WHAT IS EXPECTED: Go through the entries below line by line and tally those holding "Материал"; write only the tally.

********************

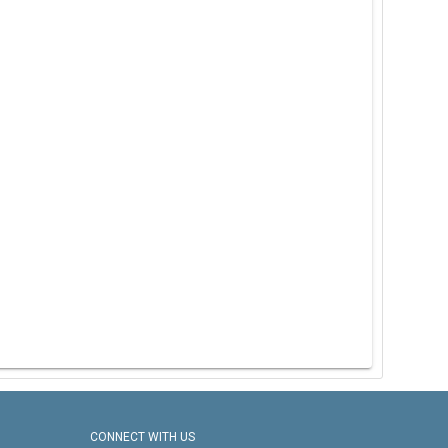
CONNECT WITH US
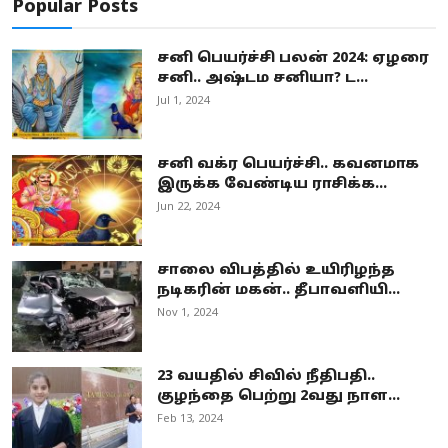
Popular Posts
சனி பெயர்ச்சி பலன் 2024: ஏழரை
சனி.. அஷ்டம சனியா? ட...
Jul 1, 2024
சனி வக்ர பெயர்ச்சி.. கவனமாக
இருக்க வேண்டிய ராசிக்க...
Jun 22, 2024
சாலை விபத்தில் உயிரிழந்த
நடிகரின் மகன்.. தீபாவளியி...
Nov 1, 2024
23 வயதில் சிவில் நீதிபதி..
குழந்தை பெற்று 2வது நாள...
Feb 13, 2024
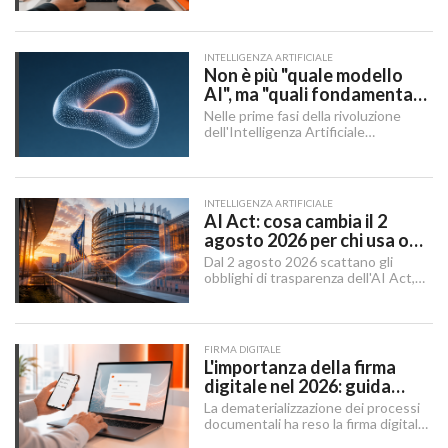
momenti in cui un sito rischia di
perdere visibilità sui motori di
ricerca.
INTELLIGENZA ARTIFICIALE
Non è più "quale modello
AI", ma "quali fondamenta":
dati, infrastruttura,
Nelle prime fasi della rivoluzione
governance
dell'Intelligenza Artificiale
Generativa, il dibattito aziendale era
dominato da una singola domanda:
"Quale modello dobbiamo usare?".
INTELLIGENZA ARTIFICIALE
AI Act: cosa cambia il 2
agosto 2026 per chi usa o
integra l'AI
Dal 2 agosto 2026 scattano gli
obblighi di trasparenza dell'AI Act,
mentre il "Digital Omnibus" — in
vigore dal 27 luglio 2026 — ha
rinviato quelli sui sistemi ad alto
rischio.
FIRMA DIGITALE
L'importanza della firma
digitale nel 2026: guida
completa per aziende e
La dematerializzazione dei processi
professionisti
documentali ha reso la firma digitale
un'infrastruttura di base per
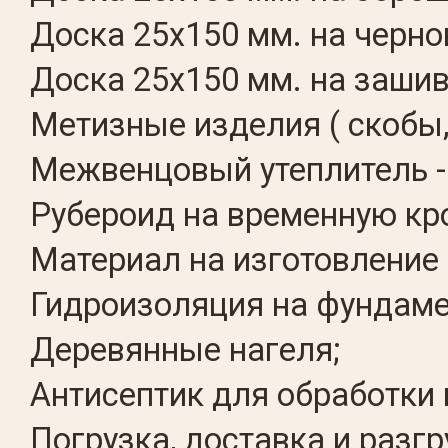
Доска 25х150 мм. на черно
Доска 25х150 мм. на зашив
Метизные изделия ( скобы,
Межвенцовый утеплитель -
Рубероид на временную кр
Материал на изготовление 
Гидроизоляция на фундаме
Деревянные нагеля;
Антисептик для обработки 
Погрузка, доставка и разг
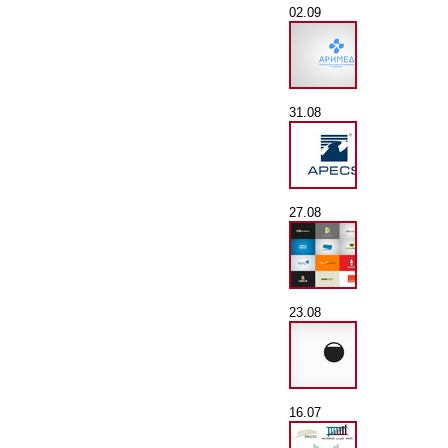
02.09
31.08
27.08
23.08
16.07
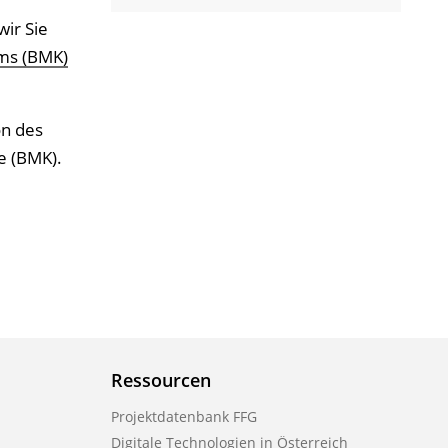
ir Sie
ums (BMK)
on des
e (BMK).
Ressourcen
Projektdatenbank FFG
Digitale Technologien in Österreich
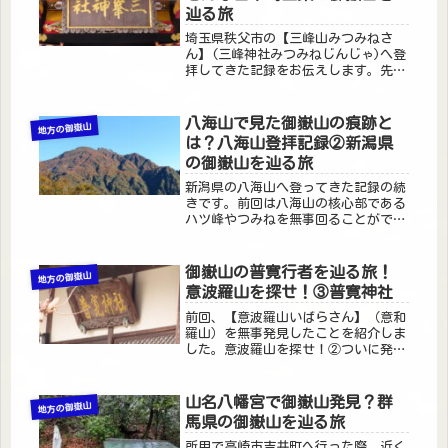
辿る旅
埼玉県秩父市の【三峰山みつみねさ
ん】(三峰神社みつみねじんじゃ)へ登
拝してきた記録をお伝えします。先に
お伝えすると、【三峰山みつみねさ
ん】(三峰神社みつみねじんじゃ)に御
嶽山や【普寛行者ふかんぎょうじゃ】
八海山で見た御嶽山の痕跡と
地方の御嶽山
は祀られていません！そして御嶽山に
は？八海山登拝記録②新潟県
【...
の御嶽山を辿る旅
新潟県の八海山へ登ってきた記録の続
きです。前回は八海山の核心部である
ハツ峰やつみねを無事回ることができ
ました。八海山の最高峰、入道岳へ無
事ハツ峰やつみねを終えたので、この
先は最高峰である入道岳にゅうどうだ
御嶽山の普寛行者を辿る旅！
地方の御嶽山
けへ向かいます。振り返って大日岳だ
意波羅山を探せ！③普寛神社
い...
前回、【意波羅山いばらさん】（意和
羅山）を無事発見したことを紹介しま
した。意波羅山を探せ！②ついに発見
今回は、【意波羅山いばらさん】の麓
にある普寛神社と秩父御嶽山について
少し紹介します。場所はこちら入り口
山名八幡宮で御嶽山発見？群
地方の御嶽山
です入り口の看板コロナ禍からずっと
馬県の御嶽山を辿る旅
閉...
所用で高崎市吉井町へ行った際、近く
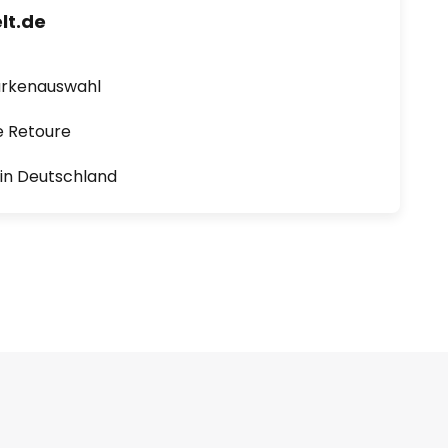
lt.de
arkenauswahl
e Retoure
1 in Deutschland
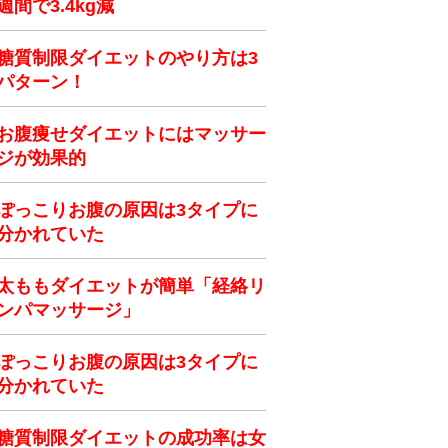
週間で3.4kg減
糖質制限ダイエットのやり方は3
パターン！
お腹痩せダイエットにはマッサー
ジが効果的
ぽっこりお腹の原因は3タイプに
分かれていた
太ももダイエットが簡単「経絡リ
ンパマッサージ」
ぽっこりお腹の原因は3タイプに
分かれていた
糖質制限ダイエットの成功率は女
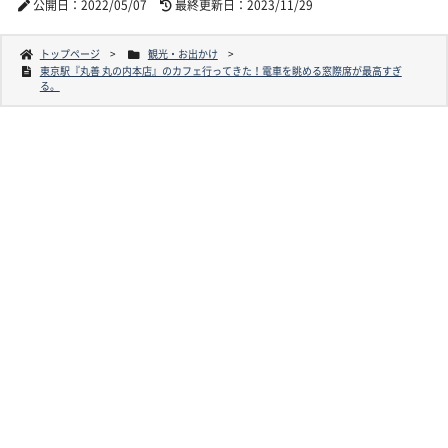
公開日：2022/05/07
最終更新日：2023/11/29
トップページ
観光・お出かけ
東京駅『丸善 丸の内本店』のカフェ行ってきた！電車を眺める窓際席が最高すぎ
る。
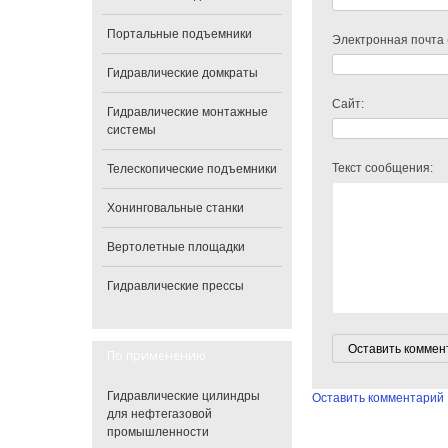
Портальные подъемники
Электронная почта 
Гидравлические домкраты
Сайт:
Гидравлические монтажные
системы
Текст сообщения:
Телескопические подъемники
Хонинговальные станки
Вертолетные площадки
Гидравлические прессы
По применению
Гидравлические цилиндры
Оставить комментарий
для нефтегазовой
промышленности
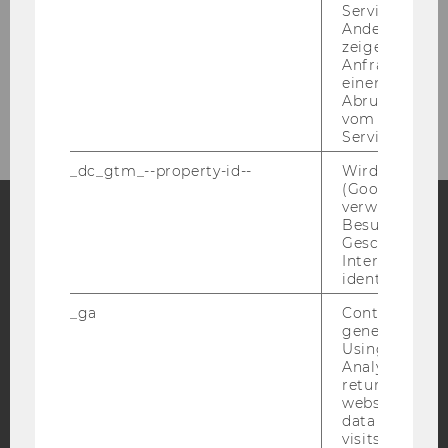
Service abzur
Andere mögli
Projekte
zeigen Opt-ou
Anfrage im G
einen Fehler 
Erreichbarkeit
Abrufen einer
vom AMP Clie
Service an.
_dc_gtm_--property-id--
Wird von Dou
(Google Tag 
verwendet, u
Besucher nach
Geschlecht o
Facebook
Instagram
Blog
Interessen zu
identifizieren.
_ga
Contains a r
YouTube
Newsletter
Bluesky
generated use
Using this ID
Analytics can
returning use
website and 
data from pre
visits.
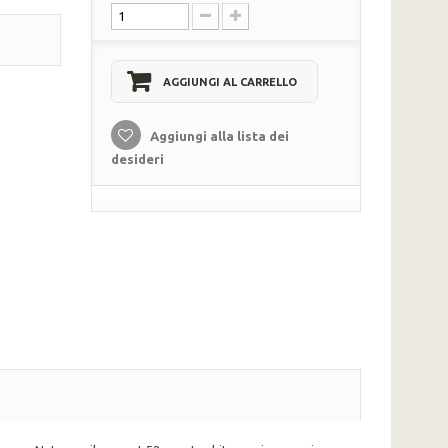
AGGIUNGI AL CARRELLO
Aggiungi alla lista dei
desideri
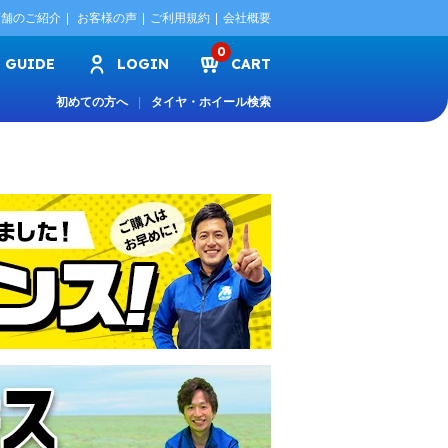
店舗のご紹介
お客様の声
ご利用規約
会社概要
0
GUIDE
LOGIN
CART
初めての方へ
タイヤ・ホイール検索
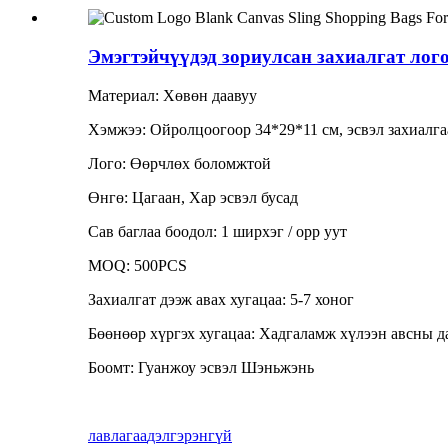
Эмэгтэйчүүдэд зориулсан захиалгат лог
Материал: Хөвөн даавуу
Хэмжээ: Ойролцоогоор 34*29*11 см, эсвэл захиалга
Лого: Өөрчлөх боломжтой
Өнгө: Цагаан, Хар эсвэл бусад
Сав баглаа боодол: 1 ширхэг / opp уут
MOQ: 500PCS
Захиалгат дээж авах хугацаа: 5-7 хоног
Бөөнөөр хүргэх хугацаа: Хадгаламж хүлээн авсны да
Боомт: Гуанжоу эсвэл Шэньжэнь
лавлагаа
дэлгэрэнгүй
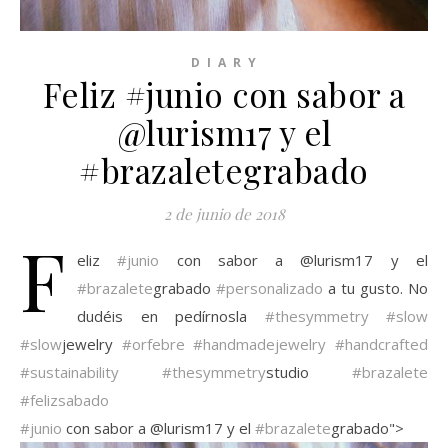
D I A R Y
Feliz #junio con sabor a
@lurism17 y el
#brazaletegrabado
2 de junio de 2018
F
eliz
#junio
con sabor a @lurism17 y el
#brazalete
grabado
#personalizado
a tu gusto. No
dudéis en pedírnosla
#thesymmetry
#slow
#slow
jewelry
#orfebre
#handmadejewelry
#handcrafted
#sustainability
#thesymmetry
studio
#brazalete
#felizsabado
#junio
con sabor a @lurism17 y el
#brazalete
grabado">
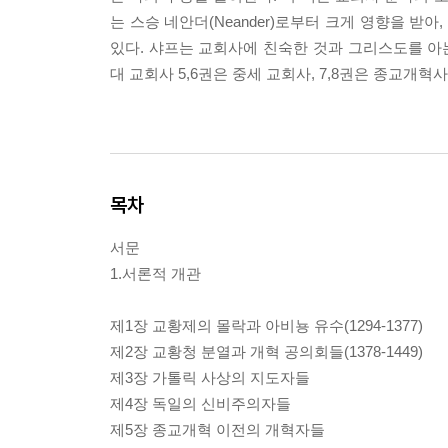
는 스승 네안더(Neander)로부터 크게 영향을 
있다. 샤프는 교회사에 친숙한 것과 그리스도를 아는
대 교회사 5,6권은 중세 교회사, 7,8권은 종교개혁
목차
서문
1.서론적 개관
제1장 교황제의 몰락과 아비뇽 유수(1294-1377)
제2장 교황청 분열과 개혁 공의회들(1378-1449)
제3장 가톨릭 사상의 지도자들
제4장 독일의 신비주의자들
제5장 종교개혁 이전의 개혁자들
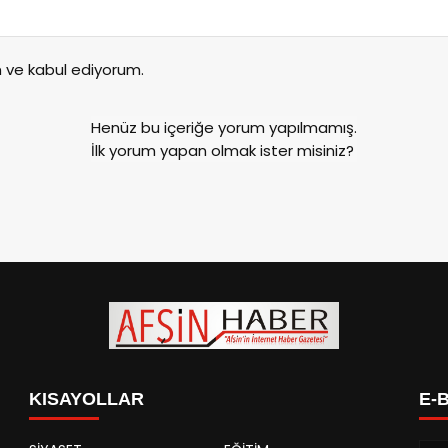
ve kabul ediyorum.
Henüz bu içeriğe yorum yapılmamış.
İlk yorum yapan olmak ister misiniz?
KISAYOLLAR
E-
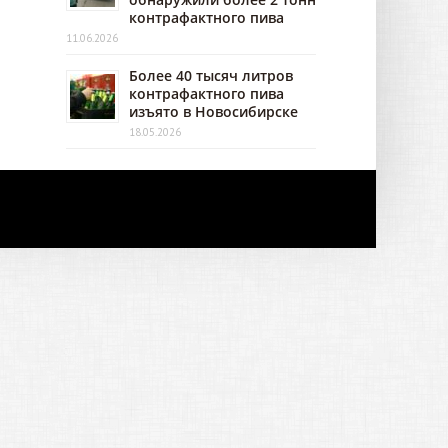
контрафактного пива
11.06.2026
Более 40 тысяч литров
контрафактного пива
изъято в Новосибирске
18.05.2026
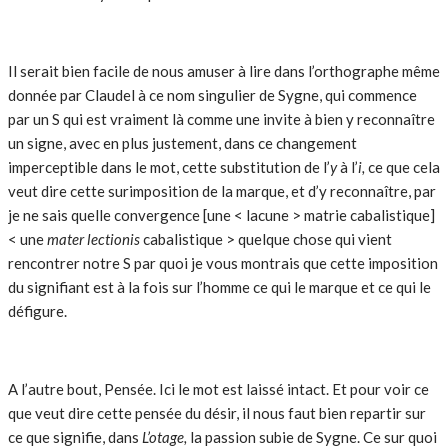
Il serait bien facile de nous amuser à lire dans l’orthographe même
donnée par Claudel à ce nom singulier de Sygne, qui commence
par un S qui est vraiment là comme une invite à bien y reconnaître
un signe, avec en plus justement, dans ce changement
imperceptible dans le mot, cette substitution de l’
y
à l’
i,
ce que cela
veut dire cette surimposition de la marque, et d’y reconnaître, par
je ne sais quelle convergence [une < lacune > matrie cabalistique]
< une
mater lectionis
cabalistique > quelque chose qui vient
rencontrer notre S par quoi je vous montrais que cette imposition
du signifiant est à la fois sur l’homme ce qui le marque et ce qui le
défigure.
A l’autre bout, Pensée. Ici le mot est laissé intact. Et pour voir ce
que veut dire cette pensée du désir, il nous faut bien repartir sur
ce que signifie, dans
L’otage,
la passion subie de Sygne. Ce sur quoi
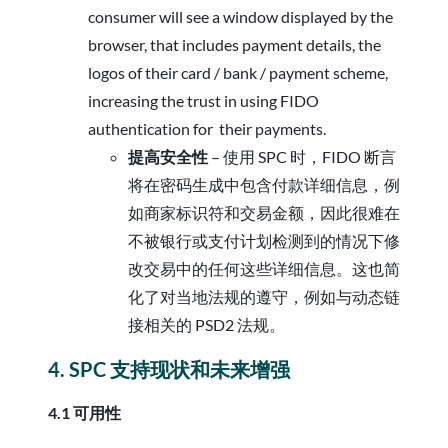
consumer will see a window displayed by the
browser, that includes payment details, the
logos of their card / bank / payment scheme,
increasing the trust in using FIDO
authentication for their payments.
提高安全性
– 使用 SPC 时，FIDO 断言
将在密码生成中包含付款详细信息，例
如商家标识符和交易金额，因此很难在
不被银行或支付计划检测到的情况下修
改交易中的任何这些详细信息。这也简
化了对当地法规的遵守，例如与动态链
接相关的 PSD2 法规。
4. SPC 支持现状和未来增强
4.1 可用性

********************

RESPONSE FOR THIS EXERCISE: 2